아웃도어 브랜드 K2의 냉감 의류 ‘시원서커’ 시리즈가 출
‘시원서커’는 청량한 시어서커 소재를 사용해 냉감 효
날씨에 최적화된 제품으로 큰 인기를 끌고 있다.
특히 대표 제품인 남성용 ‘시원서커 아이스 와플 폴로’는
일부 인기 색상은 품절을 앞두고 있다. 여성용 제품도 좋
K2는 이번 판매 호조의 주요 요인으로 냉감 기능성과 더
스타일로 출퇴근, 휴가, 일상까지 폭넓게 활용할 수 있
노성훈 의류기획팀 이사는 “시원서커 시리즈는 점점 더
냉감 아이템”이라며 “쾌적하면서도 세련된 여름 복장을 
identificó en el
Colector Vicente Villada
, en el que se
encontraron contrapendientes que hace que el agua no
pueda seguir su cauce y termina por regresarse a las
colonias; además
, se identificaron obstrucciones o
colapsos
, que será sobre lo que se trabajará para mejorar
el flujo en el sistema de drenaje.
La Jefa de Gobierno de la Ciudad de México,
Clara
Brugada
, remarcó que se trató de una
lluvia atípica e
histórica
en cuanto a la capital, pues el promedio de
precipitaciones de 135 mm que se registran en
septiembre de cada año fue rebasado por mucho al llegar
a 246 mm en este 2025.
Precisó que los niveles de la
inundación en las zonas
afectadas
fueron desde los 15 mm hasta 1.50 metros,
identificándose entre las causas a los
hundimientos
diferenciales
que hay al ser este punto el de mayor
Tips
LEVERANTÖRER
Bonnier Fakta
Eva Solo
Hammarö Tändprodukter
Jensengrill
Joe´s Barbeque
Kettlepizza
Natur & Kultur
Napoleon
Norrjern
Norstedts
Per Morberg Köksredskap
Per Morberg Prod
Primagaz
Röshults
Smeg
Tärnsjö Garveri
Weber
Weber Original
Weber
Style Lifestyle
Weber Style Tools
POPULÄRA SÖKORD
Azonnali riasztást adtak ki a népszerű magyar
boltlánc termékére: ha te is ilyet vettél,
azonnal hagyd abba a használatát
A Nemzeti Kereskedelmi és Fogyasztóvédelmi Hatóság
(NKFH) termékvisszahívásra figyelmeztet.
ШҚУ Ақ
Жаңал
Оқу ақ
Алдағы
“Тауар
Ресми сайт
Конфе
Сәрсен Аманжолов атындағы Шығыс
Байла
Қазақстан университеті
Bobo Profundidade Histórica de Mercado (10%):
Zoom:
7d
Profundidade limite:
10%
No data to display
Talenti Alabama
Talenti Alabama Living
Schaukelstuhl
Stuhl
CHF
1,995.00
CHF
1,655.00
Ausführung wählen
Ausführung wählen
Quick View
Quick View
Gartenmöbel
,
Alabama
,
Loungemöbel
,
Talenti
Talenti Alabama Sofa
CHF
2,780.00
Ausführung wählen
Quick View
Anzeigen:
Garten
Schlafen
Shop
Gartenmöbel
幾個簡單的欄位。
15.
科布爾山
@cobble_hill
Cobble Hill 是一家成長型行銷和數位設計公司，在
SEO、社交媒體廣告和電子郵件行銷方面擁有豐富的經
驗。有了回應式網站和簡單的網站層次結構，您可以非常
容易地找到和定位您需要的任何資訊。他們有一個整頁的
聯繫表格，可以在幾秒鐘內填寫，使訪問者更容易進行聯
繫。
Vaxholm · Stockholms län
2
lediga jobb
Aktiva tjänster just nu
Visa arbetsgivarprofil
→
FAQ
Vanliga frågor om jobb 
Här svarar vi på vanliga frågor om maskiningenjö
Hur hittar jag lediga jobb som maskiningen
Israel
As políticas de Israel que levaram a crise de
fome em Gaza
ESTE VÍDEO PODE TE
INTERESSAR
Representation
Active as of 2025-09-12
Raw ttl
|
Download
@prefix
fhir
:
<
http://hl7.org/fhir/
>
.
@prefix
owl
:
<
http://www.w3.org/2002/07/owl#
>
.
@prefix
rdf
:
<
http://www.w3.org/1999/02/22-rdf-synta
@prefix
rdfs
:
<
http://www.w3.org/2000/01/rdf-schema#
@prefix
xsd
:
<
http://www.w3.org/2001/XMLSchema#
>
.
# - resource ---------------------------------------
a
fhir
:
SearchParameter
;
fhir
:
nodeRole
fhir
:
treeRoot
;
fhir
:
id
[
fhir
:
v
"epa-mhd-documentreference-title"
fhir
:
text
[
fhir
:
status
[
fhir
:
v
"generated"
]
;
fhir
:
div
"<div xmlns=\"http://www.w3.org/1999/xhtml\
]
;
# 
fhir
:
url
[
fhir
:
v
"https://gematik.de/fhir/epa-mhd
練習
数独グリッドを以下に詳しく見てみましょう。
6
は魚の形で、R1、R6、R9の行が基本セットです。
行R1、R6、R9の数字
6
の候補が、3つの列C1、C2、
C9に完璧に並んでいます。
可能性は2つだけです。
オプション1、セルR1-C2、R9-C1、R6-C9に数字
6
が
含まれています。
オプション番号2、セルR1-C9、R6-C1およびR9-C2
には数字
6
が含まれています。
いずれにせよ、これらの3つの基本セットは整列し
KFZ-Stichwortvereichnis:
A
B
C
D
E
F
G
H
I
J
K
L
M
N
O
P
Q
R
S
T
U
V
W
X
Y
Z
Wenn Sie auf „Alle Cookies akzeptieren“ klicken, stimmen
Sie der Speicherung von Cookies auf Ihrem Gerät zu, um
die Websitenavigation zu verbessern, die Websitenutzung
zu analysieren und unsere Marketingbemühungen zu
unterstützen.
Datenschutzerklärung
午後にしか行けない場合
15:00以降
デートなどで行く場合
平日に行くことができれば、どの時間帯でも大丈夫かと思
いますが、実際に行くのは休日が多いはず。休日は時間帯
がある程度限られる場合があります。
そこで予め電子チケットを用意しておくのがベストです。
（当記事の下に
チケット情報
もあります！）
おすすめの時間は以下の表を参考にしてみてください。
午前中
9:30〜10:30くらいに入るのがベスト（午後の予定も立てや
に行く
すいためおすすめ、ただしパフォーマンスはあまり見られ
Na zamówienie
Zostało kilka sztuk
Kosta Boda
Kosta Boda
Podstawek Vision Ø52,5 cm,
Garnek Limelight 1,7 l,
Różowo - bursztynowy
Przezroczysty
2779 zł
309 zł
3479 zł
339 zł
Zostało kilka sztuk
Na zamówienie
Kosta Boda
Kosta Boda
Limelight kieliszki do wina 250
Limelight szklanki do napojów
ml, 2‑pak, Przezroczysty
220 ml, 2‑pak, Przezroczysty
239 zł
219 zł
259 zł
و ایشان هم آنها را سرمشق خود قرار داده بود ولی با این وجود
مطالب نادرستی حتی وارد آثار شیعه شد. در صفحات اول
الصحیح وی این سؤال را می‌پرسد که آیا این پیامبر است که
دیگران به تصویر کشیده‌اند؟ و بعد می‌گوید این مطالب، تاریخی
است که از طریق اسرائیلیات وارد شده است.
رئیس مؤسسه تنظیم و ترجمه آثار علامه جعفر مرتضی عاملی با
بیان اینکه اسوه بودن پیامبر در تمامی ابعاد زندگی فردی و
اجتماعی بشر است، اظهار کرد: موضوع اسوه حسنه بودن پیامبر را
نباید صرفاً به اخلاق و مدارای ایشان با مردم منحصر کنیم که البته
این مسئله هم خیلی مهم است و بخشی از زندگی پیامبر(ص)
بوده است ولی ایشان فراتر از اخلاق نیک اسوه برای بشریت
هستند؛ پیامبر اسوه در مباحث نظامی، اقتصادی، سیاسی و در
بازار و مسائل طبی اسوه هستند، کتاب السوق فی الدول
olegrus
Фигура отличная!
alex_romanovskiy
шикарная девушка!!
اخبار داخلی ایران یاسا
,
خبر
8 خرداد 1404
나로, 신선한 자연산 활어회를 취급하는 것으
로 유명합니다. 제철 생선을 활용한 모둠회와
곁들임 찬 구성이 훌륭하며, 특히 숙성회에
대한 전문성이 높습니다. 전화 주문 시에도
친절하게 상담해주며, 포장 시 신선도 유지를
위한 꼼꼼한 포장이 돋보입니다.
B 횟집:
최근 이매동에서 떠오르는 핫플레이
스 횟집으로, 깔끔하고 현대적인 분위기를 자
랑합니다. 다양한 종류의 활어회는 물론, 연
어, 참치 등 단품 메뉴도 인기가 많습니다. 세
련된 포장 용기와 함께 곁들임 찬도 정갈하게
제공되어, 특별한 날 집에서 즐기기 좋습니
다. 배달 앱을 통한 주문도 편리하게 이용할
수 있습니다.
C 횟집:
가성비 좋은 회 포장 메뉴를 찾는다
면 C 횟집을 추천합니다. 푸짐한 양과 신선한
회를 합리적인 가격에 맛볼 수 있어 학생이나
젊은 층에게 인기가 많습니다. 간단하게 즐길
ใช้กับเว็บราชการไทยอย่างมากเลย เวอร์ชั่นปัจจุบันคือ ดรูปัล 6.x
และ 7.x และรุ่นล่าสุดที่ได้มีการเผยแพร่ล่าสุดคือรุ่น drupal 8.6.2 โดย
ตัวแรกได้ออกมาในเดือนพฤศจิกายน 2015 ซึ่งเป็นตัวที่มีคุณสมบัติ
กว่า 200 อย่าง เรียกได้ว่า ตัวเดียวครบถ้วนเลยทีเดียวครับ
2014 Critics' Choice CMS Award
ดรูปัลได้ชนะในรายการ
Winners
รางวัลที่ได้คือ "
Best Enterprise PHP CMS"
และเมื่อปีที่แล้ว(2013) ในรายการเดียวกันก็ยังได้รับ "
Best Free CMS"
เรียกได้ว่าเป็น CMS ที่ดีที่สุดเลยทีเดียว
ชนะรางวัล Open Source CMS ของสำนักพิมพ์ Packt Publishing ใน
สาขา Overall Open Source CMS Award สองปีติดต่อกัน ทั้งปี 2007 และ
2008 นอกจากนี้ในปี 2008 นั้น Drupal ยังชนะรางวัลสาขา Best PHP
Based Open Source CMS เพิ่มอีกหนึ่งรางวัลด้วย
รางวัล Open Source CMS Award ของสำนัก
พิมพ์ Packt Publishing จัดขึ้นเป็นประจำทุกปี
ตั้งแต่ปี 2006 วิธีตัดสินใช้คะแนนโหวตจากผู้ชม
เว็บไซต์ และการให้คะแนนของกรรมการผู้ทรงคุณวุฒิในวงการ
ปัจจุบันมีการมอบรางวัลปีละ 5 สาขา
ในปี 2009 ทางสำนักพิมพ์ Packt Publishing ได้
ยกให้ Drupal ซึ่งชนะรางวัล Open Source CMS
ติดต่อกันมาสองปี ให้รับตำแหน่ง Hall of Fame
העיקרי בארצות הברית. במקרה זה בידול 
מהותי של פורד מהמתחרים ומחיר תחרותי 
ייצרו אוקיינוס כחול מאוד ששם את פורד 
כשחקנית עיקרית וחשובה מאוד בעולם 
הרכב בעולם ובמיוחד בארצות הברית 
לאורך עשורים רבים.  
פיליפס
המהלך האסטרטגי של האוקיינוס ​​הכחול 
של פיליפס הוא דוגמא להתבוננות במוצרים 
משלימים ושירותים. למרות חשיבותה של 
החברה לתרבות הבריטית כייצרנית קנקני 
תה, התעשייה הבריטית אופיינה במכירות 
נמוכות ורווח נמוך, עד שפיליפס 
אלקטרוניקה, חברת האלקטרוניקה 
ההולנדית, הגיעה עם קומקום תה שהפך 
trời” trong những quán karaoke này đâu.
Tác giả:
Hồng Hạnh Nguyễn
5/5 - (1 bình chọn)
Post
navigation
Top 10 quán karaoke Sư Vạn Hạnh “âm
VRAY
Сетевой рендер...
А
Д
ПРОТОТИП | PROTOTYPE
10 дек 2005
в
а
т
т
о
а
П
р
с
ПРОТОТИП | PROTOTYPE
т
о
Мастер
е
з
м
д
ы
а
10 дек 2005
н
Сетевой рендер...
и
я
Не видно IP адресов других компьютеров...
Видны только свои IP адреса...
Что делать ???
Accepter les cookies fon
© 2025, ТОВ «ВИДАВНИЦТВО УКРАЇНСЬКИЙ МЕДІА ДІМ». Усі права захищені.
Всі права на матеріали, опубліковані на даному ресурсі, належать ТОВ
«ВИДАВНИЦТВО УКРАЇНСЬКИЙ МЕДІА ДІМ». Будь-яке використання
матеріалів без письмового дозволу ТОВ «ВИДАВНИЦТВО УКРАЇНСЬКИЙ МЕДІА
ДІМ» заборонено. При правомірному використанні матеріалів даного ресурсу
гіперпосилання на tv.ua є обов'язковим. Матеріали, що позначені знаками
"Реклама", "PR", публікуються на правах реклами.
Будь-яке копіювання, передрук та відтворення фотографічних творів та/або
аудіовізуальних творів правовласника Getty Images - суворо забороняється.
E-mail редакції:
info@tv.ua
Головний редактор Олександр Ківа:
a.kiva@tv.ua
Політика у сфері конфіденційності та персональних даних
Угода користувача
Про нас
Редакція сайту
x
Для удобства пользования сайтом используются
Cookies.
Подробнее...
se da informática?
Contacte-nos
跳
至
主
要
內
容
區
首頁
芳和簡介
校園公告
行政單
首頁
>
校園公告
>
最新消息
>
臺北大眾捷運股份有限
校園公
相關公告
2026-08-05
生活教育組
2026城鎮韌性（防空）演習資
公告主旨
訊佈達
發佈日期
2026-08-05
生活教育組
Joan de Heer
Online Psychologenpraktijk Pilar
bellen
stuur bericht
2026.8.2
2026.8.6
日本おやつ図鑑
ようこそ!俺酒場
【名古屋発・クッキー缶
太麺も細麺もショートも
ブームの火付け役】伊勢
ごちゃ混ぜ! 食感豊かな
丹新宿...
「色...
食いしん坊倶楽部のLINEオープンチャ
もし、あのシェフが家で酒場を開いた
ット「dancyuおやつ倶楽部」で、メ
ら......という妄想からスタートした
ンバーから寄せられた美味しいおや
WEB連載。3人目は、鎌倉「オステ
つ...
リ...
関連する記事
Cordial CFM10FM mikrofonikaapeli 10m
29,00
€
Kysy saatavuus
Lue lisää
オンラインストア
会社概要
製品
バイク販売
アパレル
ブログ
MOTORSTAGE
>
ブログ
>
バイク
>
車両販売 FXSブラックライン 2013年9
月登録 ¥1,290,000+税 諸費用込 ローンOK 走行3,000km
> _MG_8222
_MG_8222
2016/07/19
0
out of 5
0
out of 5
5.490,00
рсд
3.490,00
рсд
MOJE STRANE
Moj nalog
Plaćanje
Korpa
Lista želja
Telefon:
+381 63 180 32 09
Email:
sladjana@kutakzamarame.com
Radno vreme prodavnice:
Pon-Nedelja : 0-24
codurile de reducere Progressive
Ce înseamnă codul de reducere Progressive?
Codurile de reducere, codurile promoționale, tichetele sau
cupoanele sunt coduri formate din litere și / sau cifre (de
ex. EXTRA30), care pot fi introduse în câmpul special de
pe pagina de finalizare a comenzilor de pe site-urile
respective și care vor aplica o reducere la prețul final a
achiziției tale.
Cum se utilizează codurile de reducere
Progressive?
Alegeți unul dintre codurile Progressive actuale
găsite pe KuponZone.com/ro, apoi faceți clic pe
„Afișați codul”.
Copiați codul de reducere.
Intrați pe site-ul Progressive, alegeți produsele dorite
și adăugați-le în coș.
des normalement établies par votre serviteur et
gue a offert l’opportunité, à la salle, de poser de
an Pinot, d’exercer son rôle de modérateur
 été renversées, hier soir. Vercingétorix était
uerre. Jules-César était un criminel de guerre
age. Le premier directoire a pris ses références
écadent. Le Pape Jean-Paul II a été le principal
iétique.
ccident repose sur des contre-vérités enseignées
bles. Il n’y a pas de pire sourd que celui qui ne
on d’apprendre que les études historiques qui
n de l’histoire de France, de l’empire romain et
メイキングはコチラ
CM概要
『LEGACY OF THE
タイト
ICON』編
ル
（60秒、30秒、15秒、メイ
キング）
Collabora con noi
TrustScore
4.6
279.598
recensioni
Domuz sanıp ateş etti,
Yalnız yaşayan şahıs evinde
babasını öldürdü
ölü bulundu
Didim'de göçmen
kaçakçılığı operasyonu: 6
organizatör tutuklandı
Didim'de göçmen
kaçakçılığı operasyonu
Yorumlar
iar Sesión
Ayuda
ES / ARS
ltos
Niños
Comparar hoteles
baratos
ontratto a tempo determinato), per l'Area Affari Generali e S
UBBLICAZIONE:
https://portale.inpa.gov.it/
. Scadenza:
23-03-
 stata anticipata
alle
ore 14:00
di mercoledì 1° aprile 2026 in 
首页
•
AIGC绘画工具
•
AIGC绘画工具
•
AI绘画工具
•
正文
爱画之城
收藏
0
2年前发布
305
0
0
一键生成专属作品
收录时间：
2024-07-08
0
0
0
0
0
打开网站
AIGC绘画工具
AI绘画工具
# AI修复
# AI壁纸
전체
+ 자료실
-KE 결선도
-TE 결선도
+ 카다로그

→ Task brief:
Take the lines above from the first through the one containing "Cobble Hill 是一家成長型行銷和數位設計公司，在" and reproduce them exactly; include nothing else.

→ Exercise result:
아웃도어 브랜드 K2의 냉감 의류 ‘시원서커’ 시리즈가 출
‘시원서커’는 청량한 시어서커 소재를 사용해 냉감 효
날씨에 최적화된 제품으로 큰 인기를 끌고 있다.
특히 대표 제품인 남성용 ‘시원서커 아이스 와플 폴로’는
일부 인기 색상은 품절을 앞두고 있다. 여성용 제품도 좋
K2는 이번 판매 호조의 주요 요인으로 냉감 기능성과 더
스타일로 출퇴근, 휴가, 일상까지 폭넓게 활용할 수 있
노성훈 의류기획팀 이사는 “시원서커 시리즈는 점점 더
냉감 아이템”이라며 “쾌적하면서도 세련된 여름 복장을 
identificó en el
Colector Vicente Villada
, en el que se
encontraron contrapendientes que hace que el agua no
pueda seguir su cauce y termina por regresarse a las
colonias; además
, se identificaron obstrucciones o
colapsos
, que será sobre lo que se trabajará para mejorar
el flujo en el sistema de drenaje.
La Jefa de Gobierno de la Ciudad de México,
Clara
Brugada
, remarcó que se trató de una
lluvia atípica e
histórica
en cuanto a la capital, pues el promedio de
precipitaciones de 135 mm que se registran en
septiembre de cada año fue rebasado por mucho al llegar
a 246 mm en este 2025.
Precisó que los niveles de la
inundación en las zonas
afectadas
fueron desde los 15 mm hasta 1.50 metros,
identificándose entre las causas a los
hundimientos
diferenciales
que hay al ser este punto el de mayor
Tips
LEVERANTÖRER
Bonnier Fakta
Eva Solo
Hammarö Tändprodukter
Jensengrill
Joe´s Barbeque
Kettlepizza
Natur & Kultur
Napoleon
Norrjern
Norstedts
Per Morberg Köksredskap
Per Morberg Prod
Primagaz
Röshults
Smeg
Tärnsjö Garveri
Weber
Weber Original
Weber
Style Lifestyle
Weber Style Tools
POPULÄRA SÖKORD
Azonnali riasztást adtak ki a népszerű magyar
boltlánc termékére: ha te is ilyet vettél,
azonnal hagyd abba a használatát
A Nemzeti Kereskedelmi és Fogyasztóvédelmi Hatóság
(NKFH) termékvisszahívásra figyelmeztet.
ШҚУ Ақ
Жаңал
Оқу ақ
Алдағы
“Тауар
Ресми сайт
Конфе
Сәрсен Аманжолов атындағы Шығыс
Байла
Қазақстан университеті
Bobo Profundidade Histórica de Mercado (10%):
Zoom:
7d
Profundidade limite:
10%
No data to display
Talenti Alabama
Talenti Alabama Living
Schaukelstuhl
Stuhl
CHF
1,995.00
CHF
1,655.00
Ausführung wählen
Ausführung wählen
Quick View
Quick View
Gartenmöbel
,
Alabama
,
Loungemöbel
,
Talenti
Talenti Alabama Sofa
CHF
2,780.00
Ausführung wählen
Quick View
Anzeigen:
Garten
Schlafen
Shop
Gartenmöbel
幾個簡單的欄位。
15.
科布爾山
@cobble_hill
Cobble Hill 是一家成長型行銷和數位設計公司，在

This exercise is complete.